* [DATA PROVIDED]:
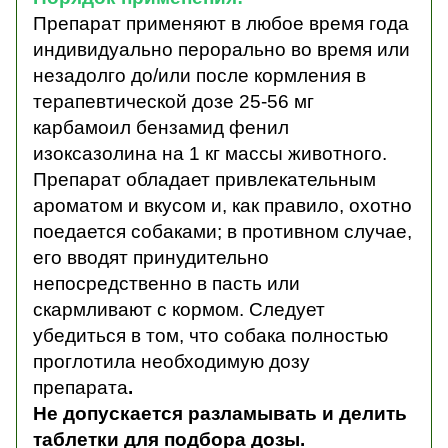
Препарат применяют в любое время года
индивидуально перорально
во время или
незадолго до/или после кормления в
терапевтической дозе 25-56 мг
карбамоил бензамид фенил
изоксазолина на 1 кг массы животного.
Препарат обладает привлекательным
ароматом и вкусом и, как правило, охотно
поедается собаками; в противном случае,
его вводят принудительно
непосредственно в пасть или
скармливают с кормом. Следует
убедиться в том, что собака полностью
проглотила необходимую дозу
препарата
.
Не допускается разламывать и делить
таблетки для подбора дозы.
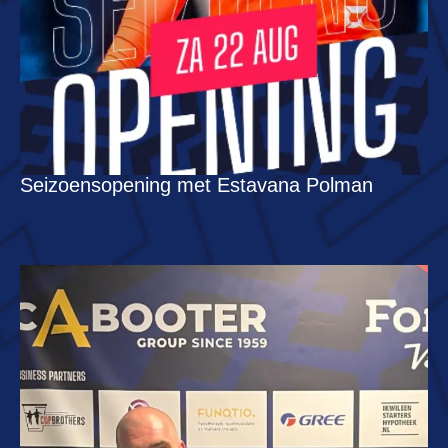
Seizoensopening met Estavana Polman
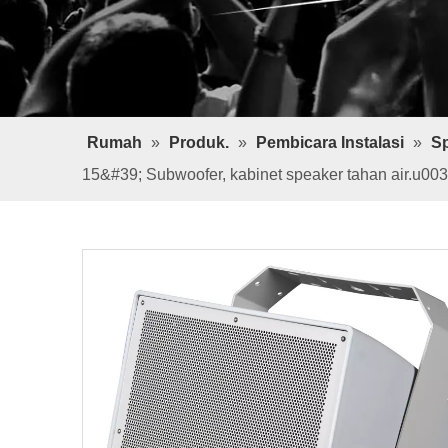
Rumah
»
Produk.
»
Pembicara Instalasi
»
Sp
15&#39; Subwoofer, kabinet speaker tahan air.u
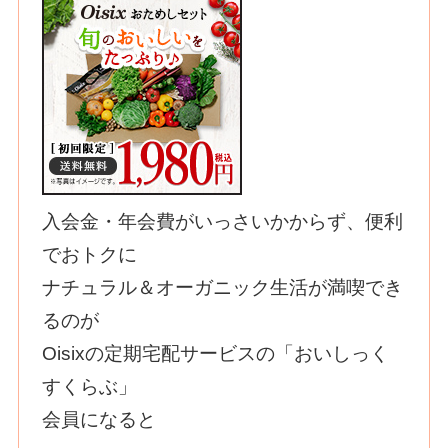
入会金・年会費がいっさいかからず、便利
でおトクに
ナチュラル＆オーガニック生活が満喫でき
るのが
Оisixの定期宅配サービスの「おいしっく
すくらぶ」
会員になると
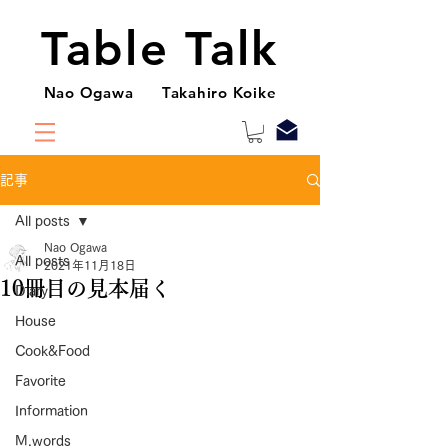
Table Talk
Nao Ogawa Takahiro Koike
記事
All posts
Nao Ogawa
All posts
2021年11月18日
10冊目の見本届く
Diary
House
Cook&Food
Favorite
Information
M.words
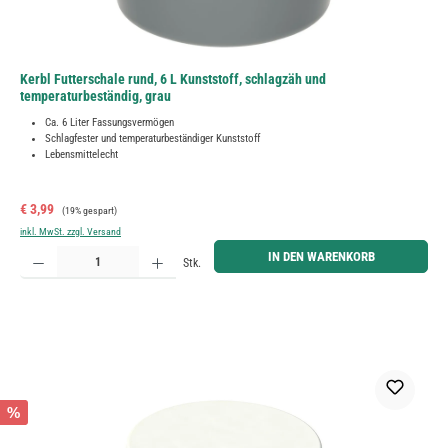
Kerbl Futterschale rund, 6 L Kunststoff, schlagzäh und
temperaturbeständig, grau
Ca. 6 Liter Fassungsvermögen
Schlagfester und temperaturbeständiger Kunststoff
Lebensmittelecht
Verkaufspreis:
Regulärer Preis:
€ 3,99
(19% gespart)
inkl. MwSt. zzgl. Versand
Produkt Anzahl: Gib den gewünschten Wert ein oder benutze die Schaltflächen um die Anzahl zu erh
IN DEN WARENKORB
Stk.
%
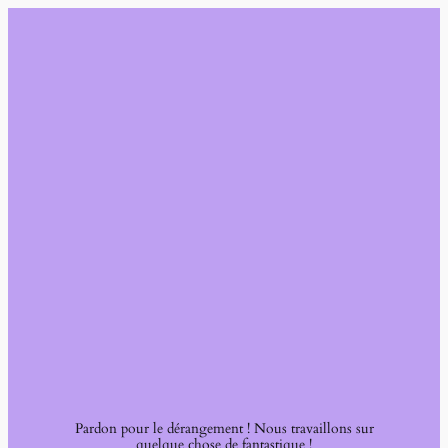
Pardon pour le dérangement ! Nous travaillons sur
quelque chose de fantastique !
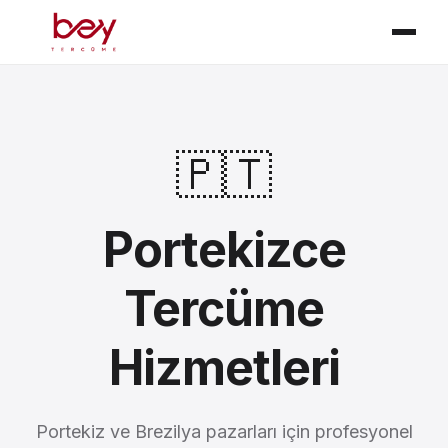
🇵🇹
Portekizce
Tercüme
Hizmetleri
Portekiz ve Brezilya pazarları için profesyonel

* [PROMPT]: The word "время" appears on some lines of the data above; count those lines and return only the number.

* [OUTPUT BELOW]: 2